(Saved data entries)

• • • • • • •

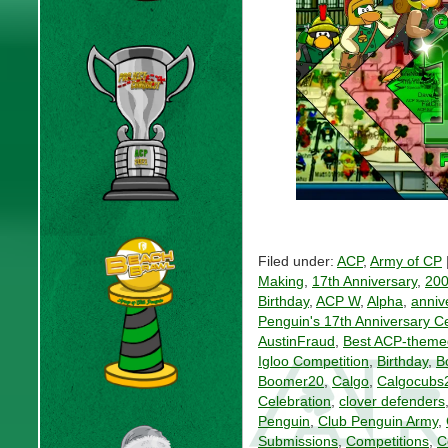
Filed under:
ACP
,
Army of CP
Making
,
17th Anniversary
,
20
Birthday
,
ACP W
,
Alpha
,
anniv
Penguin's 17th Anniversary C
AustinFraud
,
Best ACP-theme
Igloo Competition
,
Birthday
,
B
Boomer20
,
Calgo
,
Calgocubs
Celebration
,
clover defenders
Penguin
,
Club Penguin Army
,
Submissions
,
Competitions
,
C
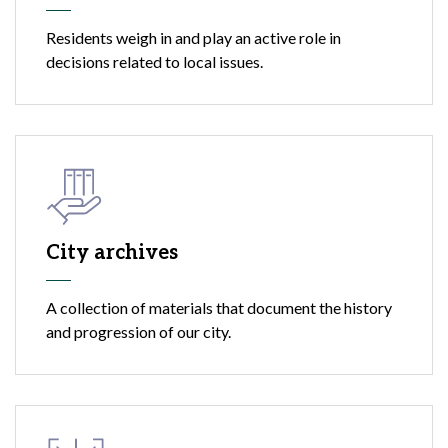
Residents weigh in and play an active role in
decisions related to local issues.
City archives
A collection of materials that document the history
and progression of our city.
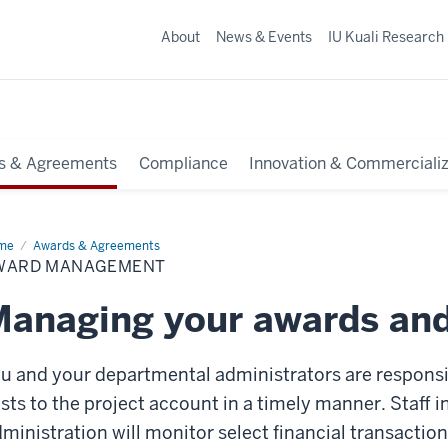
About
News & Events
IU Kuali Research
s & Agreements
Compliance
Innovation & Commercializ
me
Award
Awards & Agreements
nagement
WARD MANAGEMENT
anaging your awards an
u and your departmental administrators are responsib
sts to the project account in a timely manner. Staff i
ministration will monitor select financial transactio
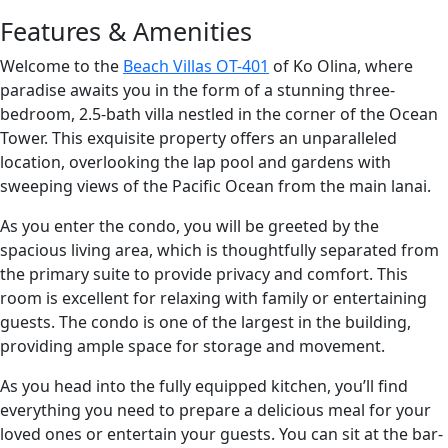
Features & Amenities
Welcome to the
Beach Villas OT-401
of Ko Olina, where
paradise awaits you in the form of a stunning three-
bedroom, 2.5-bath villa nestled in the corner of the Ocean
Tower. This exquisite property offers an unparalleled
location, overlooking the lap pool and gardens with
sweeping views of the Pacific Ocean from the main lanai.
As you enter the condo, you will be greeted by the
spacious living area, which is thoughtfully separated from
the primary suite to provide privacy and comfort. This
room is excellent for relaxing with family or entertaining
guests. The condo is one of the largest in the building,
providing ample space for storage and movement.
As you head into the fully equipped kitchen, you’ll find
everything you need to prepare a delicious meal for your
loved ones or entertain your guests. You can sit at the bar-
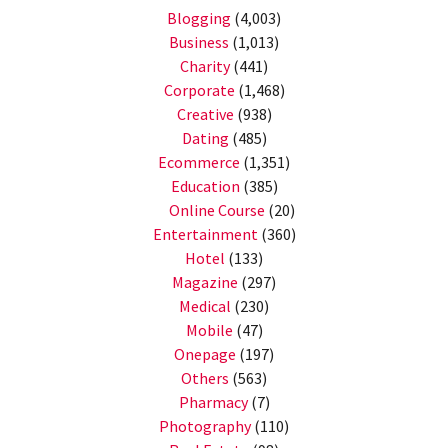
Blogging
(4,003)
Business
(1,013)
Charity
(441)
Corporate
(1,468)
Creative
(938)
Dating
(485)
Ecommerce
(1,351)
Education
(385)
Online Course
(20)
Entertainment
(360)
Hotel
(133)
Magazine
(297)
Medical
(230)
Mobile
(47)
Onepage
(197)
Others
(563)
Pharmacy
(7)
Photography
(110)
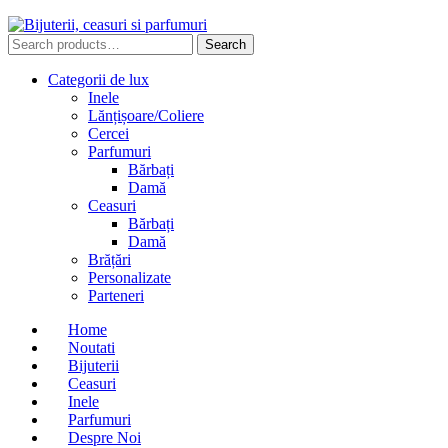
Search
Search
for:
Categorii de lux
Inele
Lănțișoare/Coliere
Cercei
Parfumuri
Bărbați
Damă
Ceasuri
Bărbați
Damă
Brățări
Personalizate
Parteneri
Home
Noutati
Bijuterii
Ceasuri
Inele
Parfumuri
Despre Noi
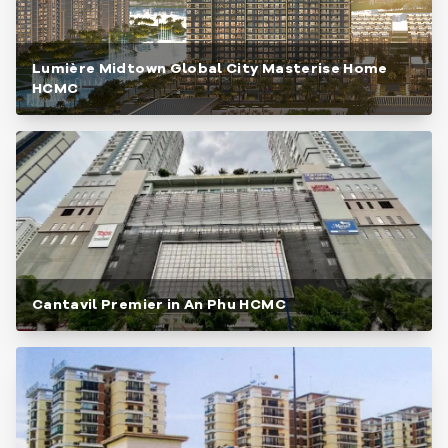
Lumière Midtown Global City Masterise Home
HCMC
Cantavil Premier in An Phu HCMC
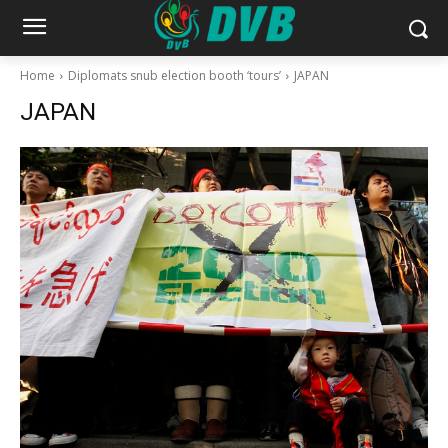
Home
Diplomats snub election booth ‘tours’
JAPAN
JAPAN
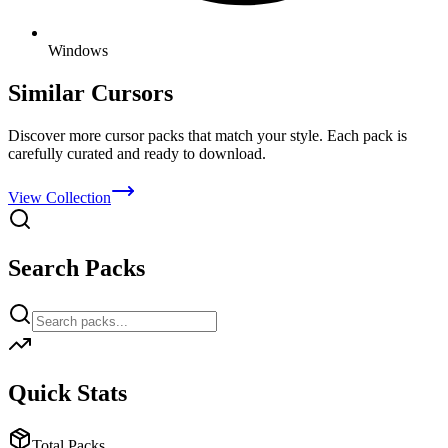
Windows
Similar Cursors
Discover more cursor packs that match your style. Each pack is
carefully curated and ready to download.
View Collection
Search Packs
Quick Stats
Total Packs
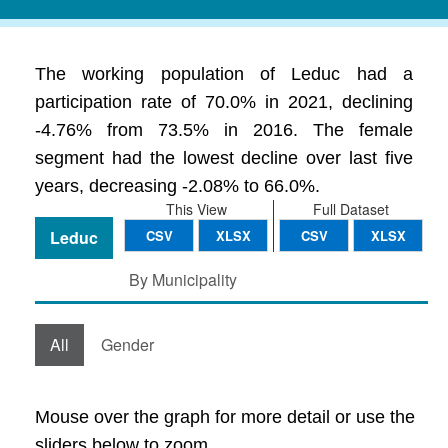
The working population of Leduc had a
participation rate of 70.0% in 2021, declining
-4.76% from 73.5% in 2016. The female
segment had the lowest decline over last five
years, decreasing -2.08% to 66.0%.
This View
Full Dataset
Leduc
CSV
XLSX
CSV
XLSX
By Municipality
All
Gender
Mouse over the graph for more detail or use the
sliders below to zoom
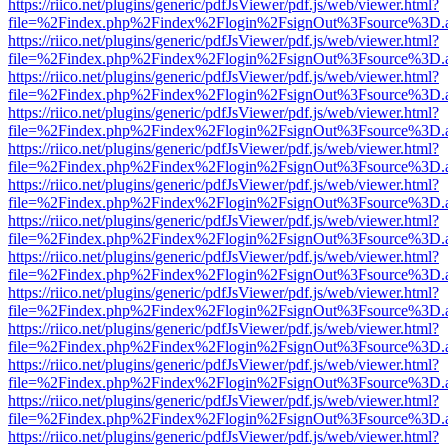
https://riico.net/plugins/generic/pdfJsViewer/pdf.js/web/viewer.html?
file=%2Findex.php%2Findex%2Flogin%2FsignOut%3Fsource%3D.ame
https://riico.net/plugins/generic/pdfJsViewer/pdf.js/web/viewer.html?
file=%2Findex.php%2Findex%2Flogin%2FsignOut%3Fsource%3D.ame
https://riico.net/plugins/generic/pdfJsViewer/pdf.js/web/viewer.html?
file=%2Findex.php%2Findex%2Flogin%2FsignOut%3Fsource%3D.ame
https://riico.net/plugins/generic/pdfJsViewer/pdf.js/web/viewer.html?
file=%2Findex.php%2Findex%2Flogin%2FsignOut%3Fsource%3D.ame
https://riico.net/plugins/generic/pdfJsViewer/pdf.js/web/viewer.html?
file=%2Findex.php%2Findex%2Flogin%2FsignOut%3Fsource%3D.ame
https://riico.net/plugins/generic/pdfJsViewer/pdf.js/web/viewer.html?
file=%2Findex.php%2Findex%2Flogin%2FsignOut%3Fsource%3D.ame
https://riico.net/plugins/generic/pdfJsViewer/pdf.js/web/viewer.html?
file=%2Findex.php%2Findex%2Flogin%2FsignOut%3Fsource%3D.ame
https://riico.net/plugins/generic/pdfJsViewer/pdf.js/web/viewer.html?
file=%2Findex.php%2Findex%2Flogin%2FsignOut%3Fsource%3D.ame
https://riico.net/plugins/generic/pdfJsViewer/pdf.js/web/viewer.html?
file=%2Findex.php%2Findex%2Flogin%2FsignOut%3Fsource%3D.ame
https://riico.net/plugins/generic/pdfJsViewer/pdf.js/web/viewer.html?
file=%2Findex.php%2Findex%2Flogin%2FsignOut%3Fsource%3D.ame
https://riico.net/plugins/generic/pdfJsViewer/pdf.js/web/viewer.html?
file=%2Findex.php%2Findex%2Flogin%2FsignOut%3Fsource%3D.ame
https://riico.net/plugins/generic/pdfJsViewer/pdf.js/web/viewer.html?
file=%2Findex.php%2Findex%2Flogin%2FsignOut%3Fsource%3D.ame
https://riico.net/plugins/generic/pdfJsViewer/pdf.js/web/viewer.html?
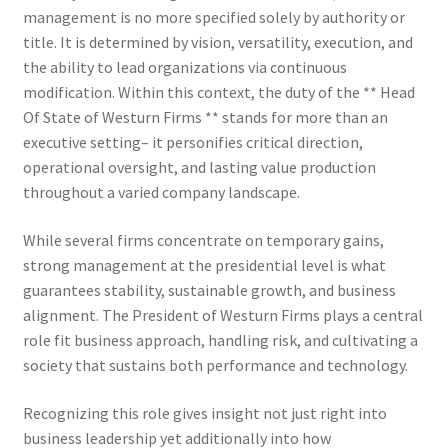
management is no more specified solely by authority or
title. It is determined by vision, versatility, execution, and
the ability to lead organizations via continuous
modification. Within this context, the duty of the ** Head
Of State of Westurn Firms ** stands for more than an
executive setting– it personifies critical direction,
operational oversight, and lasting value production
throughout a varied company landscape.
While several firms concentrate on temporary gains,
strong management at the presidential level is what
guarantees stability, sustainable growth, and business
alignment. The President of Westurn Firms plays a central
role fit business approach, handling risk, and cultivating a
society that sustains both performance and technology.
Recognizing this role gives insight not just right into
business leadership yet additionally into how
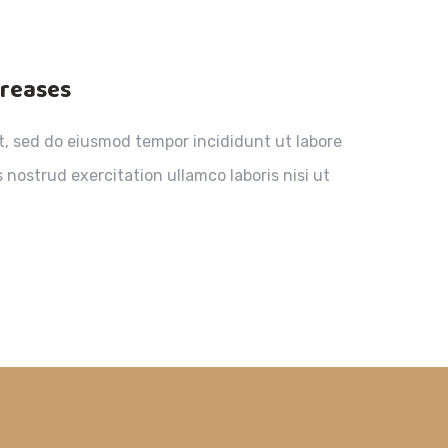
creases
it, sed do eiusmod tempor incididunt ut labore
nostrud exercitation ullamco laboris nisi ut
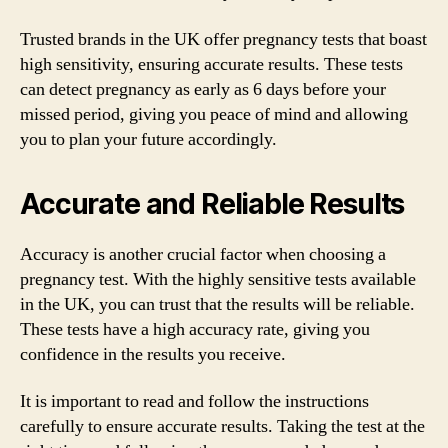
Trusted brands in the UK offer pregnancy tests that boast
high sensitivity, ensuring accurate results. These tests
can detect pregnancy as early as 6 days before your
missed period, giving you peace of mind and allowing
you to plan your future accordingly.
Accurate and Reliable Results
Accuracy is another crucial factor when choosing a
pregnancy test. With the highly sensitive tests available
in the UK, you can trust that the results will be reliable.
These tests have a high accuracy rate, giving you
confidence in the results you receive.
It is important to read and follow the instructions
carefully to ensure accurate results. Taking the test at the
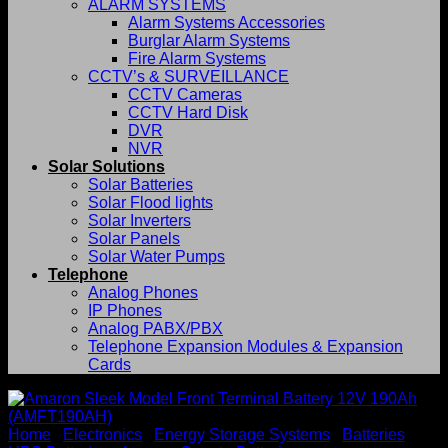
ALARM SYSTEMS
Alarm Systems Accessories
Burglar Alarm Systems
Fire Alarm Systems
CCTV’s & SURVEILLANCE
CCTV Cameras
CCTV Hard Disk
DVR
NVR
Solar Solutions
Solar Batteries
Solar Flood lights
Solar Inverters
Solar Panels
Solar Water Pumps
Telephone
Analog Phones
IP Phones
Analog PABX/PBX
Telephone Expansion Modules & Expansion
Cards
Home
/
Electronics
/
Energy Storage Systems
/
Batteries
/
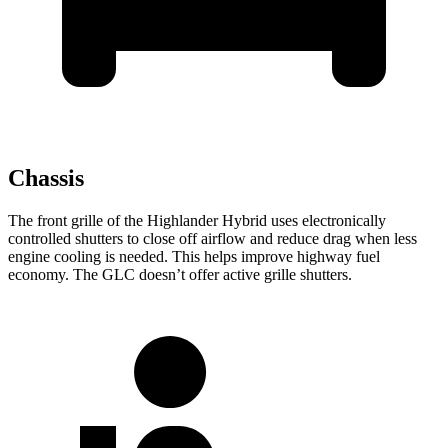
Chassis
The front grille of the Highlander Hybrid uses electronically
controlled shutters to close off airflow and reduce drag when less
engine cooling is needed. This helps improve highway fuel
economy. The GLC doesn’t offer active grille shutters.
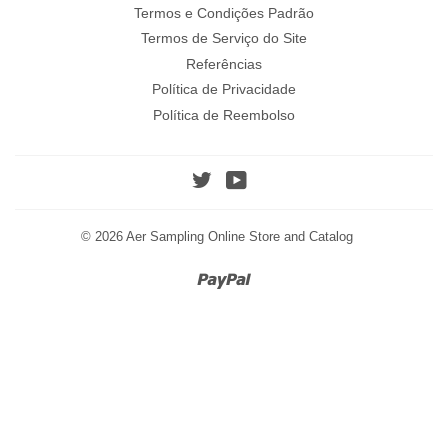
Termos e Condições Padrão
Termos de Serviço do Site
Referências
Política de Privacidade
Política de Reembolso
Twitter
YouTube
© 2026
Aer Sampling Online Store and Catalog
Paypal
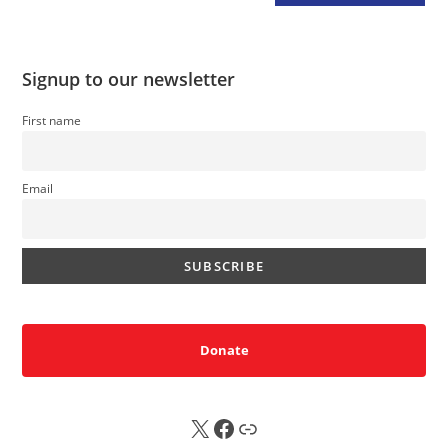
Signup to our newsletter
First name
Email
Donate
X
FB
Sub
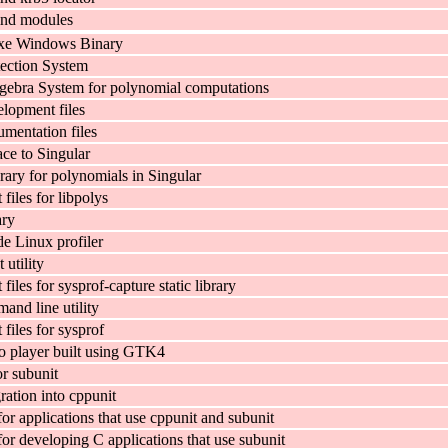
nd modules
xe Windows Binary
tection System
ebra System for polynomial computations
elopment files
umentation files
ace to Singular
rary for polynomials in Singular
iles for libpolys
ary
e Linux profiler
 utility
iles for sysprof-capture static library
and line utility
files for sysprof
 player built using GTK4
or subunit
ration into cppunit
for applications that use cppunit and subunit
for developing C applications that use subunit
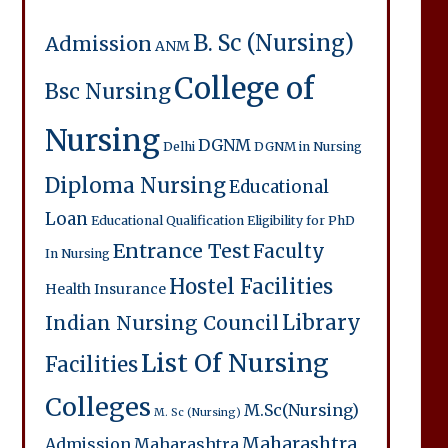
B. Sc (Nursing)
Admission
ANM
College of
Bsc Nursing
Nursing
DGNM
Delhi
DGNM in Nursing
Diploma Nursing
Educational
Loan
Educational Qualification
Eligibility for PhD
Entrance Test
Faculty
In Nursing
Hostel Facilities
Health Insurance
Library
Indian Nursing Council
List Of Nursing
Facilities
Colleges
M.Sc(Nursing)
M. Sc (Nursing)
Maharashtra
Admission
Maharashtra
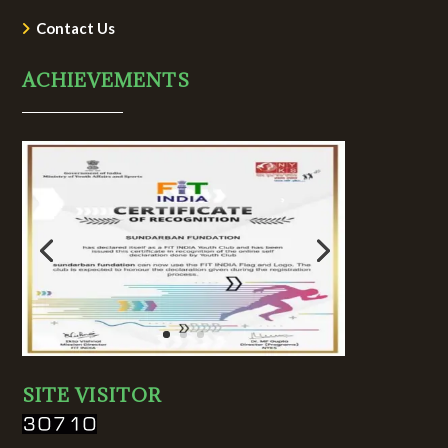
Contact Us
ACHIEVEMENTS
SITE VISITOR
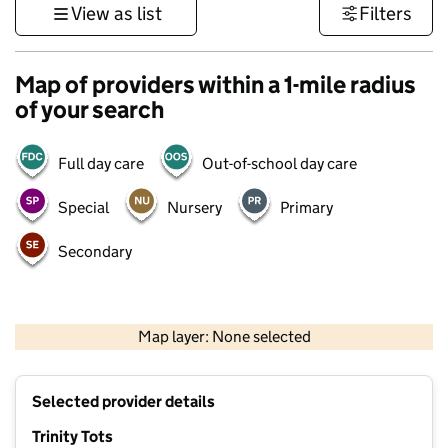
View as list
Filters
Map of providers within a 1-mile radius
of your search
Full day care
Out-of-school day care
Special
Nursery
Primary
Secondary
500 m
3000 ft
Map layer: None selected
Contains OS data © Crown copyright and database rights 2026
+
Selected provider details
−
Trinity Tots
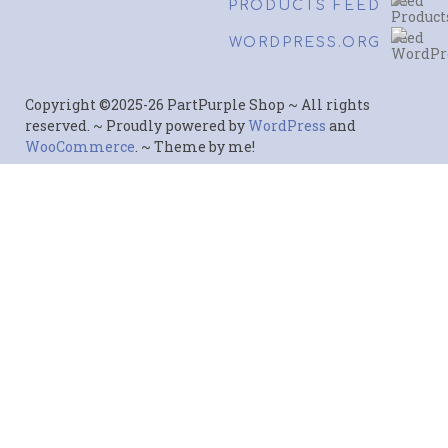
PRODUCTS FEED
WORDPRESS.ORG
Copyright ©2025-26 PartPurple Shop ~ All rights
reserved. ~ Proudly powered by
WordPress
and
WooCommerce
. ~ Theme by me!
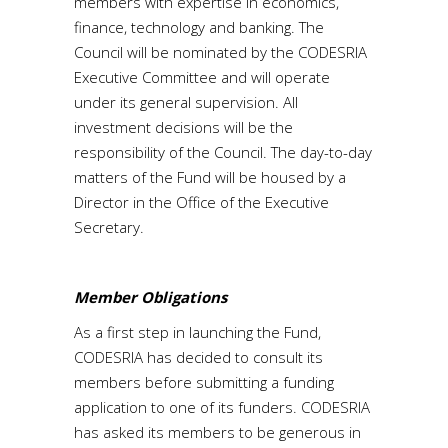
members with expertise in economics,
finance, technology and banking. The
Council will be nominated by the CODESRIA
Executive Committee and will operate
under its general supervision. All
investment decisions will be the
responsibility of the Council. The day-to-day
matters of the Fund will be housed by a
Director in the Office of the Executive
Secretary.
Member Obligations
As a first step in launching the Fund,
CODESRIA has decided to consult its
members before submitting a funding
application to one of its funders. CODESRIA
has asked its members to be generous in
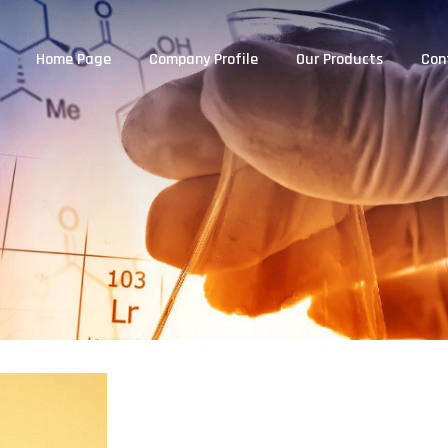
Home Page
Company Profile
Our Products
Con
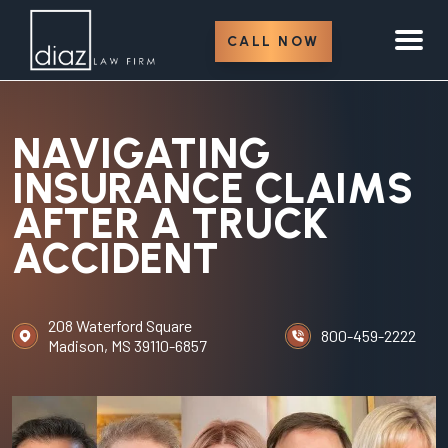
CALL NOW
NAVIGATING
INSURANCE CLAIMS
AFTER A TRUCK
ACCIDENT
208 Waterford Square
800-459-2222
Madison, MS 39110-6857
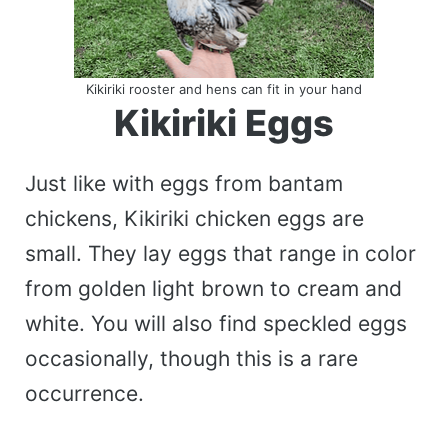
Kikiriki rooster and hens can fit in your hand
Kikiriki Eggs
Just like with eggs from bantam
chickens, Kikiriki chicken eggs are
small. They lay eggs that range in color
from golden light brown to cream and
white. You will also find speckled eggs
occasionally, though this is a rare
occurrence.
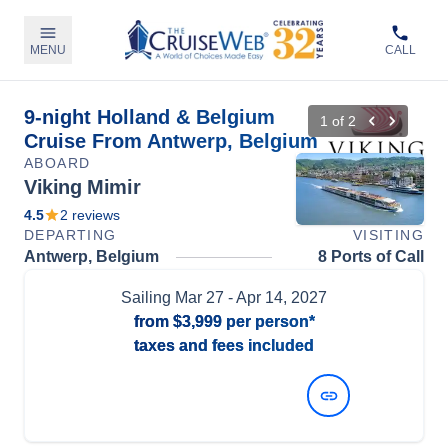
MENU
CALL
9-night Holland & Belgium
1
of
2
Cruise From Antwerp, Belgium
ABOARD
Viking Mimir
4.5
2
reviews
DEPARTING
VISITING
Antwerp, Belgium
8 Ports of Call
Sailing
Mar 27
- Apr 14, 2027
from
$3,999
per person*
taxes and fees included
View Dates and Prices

• • • • • • •

Task → For each line above that includes the word "These", make a copy of that line.

Output of the task →
high sensitivity, ensuring accurate results. These tests
These tests have a high accuracy rate, giving you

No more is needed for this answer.